Problem description
Down to the final line, write out the data below exactly.

********************

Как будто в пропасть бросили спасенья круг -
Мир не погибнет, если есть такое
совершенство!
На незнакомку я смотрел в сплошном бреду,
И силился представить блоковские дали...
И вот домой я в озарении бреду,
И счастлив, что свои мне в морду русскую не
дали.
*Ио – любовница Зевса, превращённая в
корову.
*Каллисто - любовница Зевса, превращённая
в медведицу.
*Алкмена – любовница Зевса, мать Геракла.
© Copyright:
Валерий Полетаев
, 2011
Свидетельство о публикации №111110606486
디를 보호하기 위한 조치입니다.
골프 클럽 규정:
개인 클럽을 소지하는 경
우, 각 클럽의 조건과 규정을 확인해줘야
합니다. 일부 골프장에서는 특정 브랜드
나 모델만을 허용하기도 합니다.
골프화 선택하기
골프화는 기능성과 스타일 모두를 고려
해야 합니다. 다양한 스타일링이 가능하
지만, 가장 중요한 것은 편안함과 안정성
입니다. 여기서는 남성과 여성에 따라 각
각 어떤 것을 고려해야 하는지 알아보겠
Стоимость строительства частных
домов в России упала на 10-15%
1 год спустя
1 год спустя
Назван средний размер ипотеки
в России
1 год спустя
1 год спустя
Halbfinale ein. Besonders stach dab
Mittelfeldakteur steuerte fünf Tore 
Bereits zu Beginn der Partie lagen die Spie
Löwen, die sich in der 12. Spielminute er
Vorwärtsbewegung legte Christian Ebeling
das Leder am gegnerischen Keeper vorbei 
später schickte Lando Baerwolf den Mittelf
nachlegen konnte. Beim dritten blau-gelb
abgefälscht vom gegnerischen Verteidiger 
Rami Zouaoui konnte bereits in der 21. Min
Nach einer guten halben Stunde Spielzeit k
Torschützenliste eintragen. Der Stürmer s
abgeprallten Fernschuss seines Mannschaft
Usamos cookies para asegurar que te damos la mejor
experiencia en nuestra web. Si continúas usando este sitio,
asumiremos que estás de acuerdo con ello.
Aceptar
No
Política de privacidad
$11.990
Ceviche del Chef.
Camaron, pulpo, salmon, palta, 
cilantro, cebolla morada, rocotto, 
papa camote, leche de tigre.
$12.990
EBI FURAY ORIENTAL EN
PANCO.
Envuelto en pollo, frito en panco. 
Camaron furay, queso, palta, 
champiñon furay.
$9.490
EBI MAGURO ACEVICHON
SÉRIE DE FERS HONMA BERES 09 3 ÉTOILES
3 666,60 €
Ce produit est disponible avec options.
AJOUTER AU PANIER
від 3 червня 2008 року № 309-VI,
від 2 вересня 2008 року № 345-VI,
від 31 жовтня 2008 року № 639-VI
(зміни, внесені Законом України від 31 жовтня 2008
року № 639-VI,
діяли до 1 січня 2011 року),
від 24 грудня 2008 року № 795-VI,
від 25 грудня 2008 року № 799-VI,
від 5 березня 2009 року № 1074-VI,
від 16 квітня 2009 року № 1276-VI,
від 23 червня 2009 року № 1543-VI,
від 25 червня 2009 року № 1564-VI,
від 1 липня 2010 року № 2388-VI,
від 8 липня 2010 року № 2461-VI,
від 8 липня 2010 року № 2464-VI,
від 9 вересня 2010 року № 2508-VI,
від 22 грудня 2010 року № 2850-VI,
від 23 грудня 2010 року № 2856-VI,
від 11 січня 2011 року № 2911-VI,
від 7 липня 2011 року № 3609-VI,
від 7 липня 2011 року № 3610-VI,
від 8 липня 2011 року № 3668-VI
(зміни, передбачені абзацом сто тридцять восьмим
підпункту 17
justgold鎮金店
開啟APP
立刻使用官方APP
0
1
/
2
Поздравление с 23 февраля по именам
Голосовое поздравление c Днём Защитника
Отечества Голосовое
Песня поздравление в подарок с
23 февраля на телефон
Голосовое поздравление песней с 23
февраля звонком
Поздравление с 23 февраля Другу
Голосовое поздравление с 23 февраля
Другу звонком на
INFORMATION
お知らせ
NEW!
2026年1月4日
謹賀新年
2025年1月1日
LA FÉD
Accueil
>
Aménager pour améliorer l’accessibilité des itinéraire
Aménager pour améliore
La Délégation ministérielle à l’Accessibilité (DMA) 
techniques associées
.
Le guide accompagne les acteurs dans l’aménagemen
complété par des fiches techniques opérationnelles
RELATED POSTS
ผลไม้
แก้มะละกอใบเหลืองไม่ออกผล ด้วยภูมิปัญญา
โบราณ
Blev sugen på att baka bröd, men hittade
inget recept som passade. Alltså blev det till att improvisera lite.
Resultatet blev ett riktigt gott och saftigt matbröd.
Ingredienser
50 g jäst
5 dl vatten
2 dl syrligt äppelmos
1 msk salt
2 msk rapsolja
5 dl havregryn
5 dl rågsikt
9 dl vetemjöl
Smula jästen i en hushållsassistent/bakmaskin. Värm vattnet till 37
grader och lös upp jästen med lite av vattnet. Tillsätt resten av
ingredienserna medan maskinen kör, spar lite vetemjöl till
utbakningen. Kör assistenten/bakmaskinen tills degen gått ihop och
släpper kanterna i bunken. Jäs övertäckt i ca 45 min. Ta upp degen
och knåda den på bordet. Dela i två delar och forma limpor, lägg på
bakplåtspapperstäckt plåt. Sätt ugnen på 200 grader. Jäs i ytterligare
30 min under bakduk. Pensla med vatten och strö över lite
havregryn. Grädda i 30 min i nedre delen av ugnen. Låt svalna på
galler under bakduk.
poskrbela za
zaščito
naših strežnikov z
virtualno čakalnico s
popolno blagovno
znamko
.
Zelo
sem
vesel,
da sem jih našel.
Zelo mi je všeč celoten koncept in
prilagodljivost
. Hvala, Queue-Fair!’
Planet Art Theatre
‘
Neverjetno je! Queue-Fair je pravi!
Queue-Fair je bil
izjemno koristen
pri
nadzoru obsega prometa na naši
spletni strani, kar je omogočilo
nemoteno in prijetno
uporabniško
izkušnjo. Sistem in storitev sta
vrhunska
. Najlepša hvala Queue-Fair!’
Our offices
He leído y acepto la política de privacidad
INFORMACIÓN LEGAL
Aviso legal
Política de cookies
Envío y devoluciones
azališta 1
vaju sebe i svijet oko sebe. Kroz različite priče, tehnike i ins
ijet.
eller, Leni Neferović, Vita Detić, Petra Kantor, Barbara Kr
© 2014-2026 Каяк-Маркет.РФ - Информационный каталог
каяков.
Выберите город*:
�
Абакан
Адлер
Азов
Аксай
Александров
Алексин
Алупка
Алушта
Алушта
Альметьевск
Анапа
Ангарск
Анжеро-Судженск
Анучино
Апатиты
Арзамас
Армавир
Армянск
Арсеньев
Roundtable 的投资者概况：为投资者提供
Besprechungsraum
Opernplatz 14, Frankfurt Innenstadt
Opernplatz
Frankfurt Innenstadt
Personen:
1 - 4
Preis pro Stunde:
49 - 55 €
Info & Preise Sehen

********************

Answer below
Как будто в пропасть бросили спасенья круг -
Мир не погибнет, если есть такое
совершенство!
На незнакомку я смотрел в сплошном бреду,
И силился представить блоковские дали...
И вот домой я в озарении бреду,
И счастлив, что свои мне в морду русскую не
дали.
*Ио – любовница Зевса, превращённая в
корову.
*Каллисто - любовница Зевса, превращённая
в медведицу.
*Алкмена – любовница Зевса, мать Геракла.
© Copyright:
Валерий Полетаев
, 2011
Свидетельство о публикации №111110606486
디를 보호하기 위한 조치입니다.
골프 클럽 규정:
개인 클럽을 소지하는 경
우, 각 클럽의 조건과 규정을 확인해줘야
합니다. 일부 골프장에서는 특정 브랜드
나 모델만을 허용하기도 합니다.
골프화 선택하기
골프화는 기능성과 스타일 모두를 고려
해야 합니다. 다양한 스타일링이 가능하
지만, 가장 중요한 것은 편안함과 안정성
입니다. 여기서는 남성과 여성에 따라 각
각 어떤 것을 고려해야 하는지 알아보겠
Стоимость строительства частных
домов в России упала на 10-15%
1 год спустя
1 год спустя
Назван средний размер ипотеки
в России
1 год спустя
1 год спустя
Halbfinale ein. Besonders stach dab
Mittelfeldakteur steuerte fünf Tore 
Bereits zu Beginn der Partie lagen die Spie
Löwen, die sich in der 12. Spielminute er
Vorwärtsbewegung legte Christian Ebeling
das Leder am gegnerischen Keeper vorbei 
später schickte Lando Baerwolf den Mittelf
nachlegen konnte. Beim dritten blau-gelb
abgefälscht vom gegnerischen Verteidiger 
Rami Zouaoui konnte bereits in der 21. Min
Nach einer guten halben Stunde Spielzeit k
Torschützenliste eintragen. Der Stürmer s
abgeprallten Fernschuss seines Mannschaft
Usamos cookies para asegurar que te damos la mejor
experiencia en nuestra web. Si continúas usando este sitio,
asumiremos que estás de acuerdo con ello.
Aceptar
No
Política de privacidad
$11.990
Ceviche del Chef.
Camaron, pulpo, salmon, palta, 
cilantro, cebolla morada, rocotto, 
papa camote, leche de tigre.
$12.990
EBI FURAY ORIENTAL EN
PANCO.
Envuelto en pollo, frito en panco. 
Camaron furay, queso, palta, 
champiñon furay.
$9.490
EBI MAGURO ACEVICHON
SÉRIE DE FERS HONMA BERES 09 3 ÉTOILES
3 666,60 €
Ce produit est disponible avec options.
AJOUTER AU PANIER
від 3 червня 2008 року № 309-VI,
від 2 вересня 2008 року № 345-VI,
від 31 жовтня 2008 року № 639-VI
(зміни, внесені Законом України від 31 жовтня 2008
року № 639-VI,
діяли до 1 січня 2011 року),
від 24 грудня 2008 року № 795-VI,
від 25 грудня 2008 року № 799-VI,
від 5 березня 2009 року № 1074-VI,
від 16 квітня 2009 року № 1276-VI,
від 23 червня 2009 року № 1543-VI,
від 25 червня 2009 року № 1564-VI,
від 1 липня 2010 року № 2388-VI,
від 8 липня 2010 року № 2461-VI,
від 8 липня 2010 року № 2464-VI,
від 9 вересня 2010 року № 2508-VI,
від 22 грудня 2010 року № 2850-VI,
від 23 грудня 2010 року № 2856-VI,
від 11 січня 2011 року № 2911-VI,
від 7 липня 2011 року № 3609-VI,
від 7 липня 2011 року № 3610-VI,
від 8 липня 2011 року № 3668-VI
(зміни, передбачені абзацом сто тридцять восьмим
підпункту 17
justgold鎮金店
開啟APP
立刻使用官方APP
0
1
/
2
Поздравление с 23 февраля по именам
Голосовое поздравление c Днём Защитника
Отечества Голосовое
Песня поздравление в подарок с
23 февраля на телефон
Голосовое поздравление песней с 23
февраля звонком
Поздравление с 23 февраля Другу
Голосовое поздравление с 23 февраля
Другу звонком на
INFORMATION
お知らせ
NEW!
2026年1月4日
謹賀新年
2025年1月1日
LA FÉD
Accueil
>
Aménager pour améliorer l’accessibilité des itinéraire
Aménager pour améliore
La Délégation ministérielle à l’Accessibilité (DMA) 
techniques associées
.
Le guide accompagne les acteurs dans l’aménagemen
complété par des fiches techniques opérationnelles
RELATED POSTS
ผลไม้
แก้มะละกอใบเหลืองไม่ออกผล ด้วยภูมิปัญญา
โบราณ
Blev sugen på att baka bröd, men hittade
inget recept som passade. Alltså blev det till att improvisera lite.
Resultatet blev ett riktigt gott och saftigt matbröd.
Ingredienser
50 g jäst
5 dl vatten
2 dl syrligt äppelmos
1 msk salt
2 msk rapsolja
5 dl havregryn
5 dl rågsikt
9 dl vetemjöl
Smula jästen i en hushållsassistent/bakmaskin. Värm vattnet till 37
grader och lös upp jästen med lite av vattnet. Tillsätt resten av
ingredienserna medan maskinen kör, spar lite vetemjöl till
utbakningen. Kör assistenten/bakmaskinen tills degen gått ihop och
släpper kanterna i bunken. Jäs övertäckt i ca 45 min. Ta upp degen
och knåda den på bordet. Dela i två delar och forma limpor, lägg på
bakplåtspapperstäckt plåt. Sätt ugnen på 200 grader. Jäs i ytterligare
30 min under bakduk. Pensla med vatten och strö över lite
havregryn. Grädda i 30 min i nedre delen av ugnen. Låt svalna på
galler under bakduk.
poskrbela za
zaščito
naših strežnikov z
virtualno čakalnico s
popolno blagovno
znamko
.
Zelo
sem
vesel,
da sem jih našel.
Zelo mi je všeč celoten koncept in
prilagodljivost
. Hvala, Queue-Fair!’
Planet Art Theatre
‘
Neverjetno je! Queue-Fair je pravi!
Queue-Fair je bil
izjemno koristen
pri
nadzoru obsega prometa na naši
spletni strani, kar je omogočilo
nemoteno in prijetno
uporabniško
izkušnjo. Sistem in storitev sta
vrhunska
. Najlepša hvala Queue-Fair!’
Our offices
He leído y acepto la política de privacidad
INFORMACIÓN LEGAL
Aviso legal
Política de cookies
Envío y devoluciones
azališta 1
vaju sebe i svijet oko sebe. Kroz različite priče, tehnike i ins
ijet.
eller, Leni Neferović, Vita Detić, Petra Kantor, Barbara Kr
© 2014-2026 Каяк-Маркет.РФ - Информационный каталог
каяков.
Выберите город*:
�
Абакан
Адлер
Азов
Аксай
Александров
Алексин
Алупка
Алушта
Алушта
Альметьевск
Анапа
Ангарск
Анжеро-Судженск
Анучино
Апатиты
Арзамас
Армавир
Армянск
Арсеньев
Roundtable 的投资者概况：为投资者提供
Besprechungsraum
Opernplatz 14, Frankfurt Innenstadt
Opernplatz
Frankfurt Innenstadt
Personen:
1 - 4
Preis pro Stunde:
49 - 55 €
Info & Preise Sehen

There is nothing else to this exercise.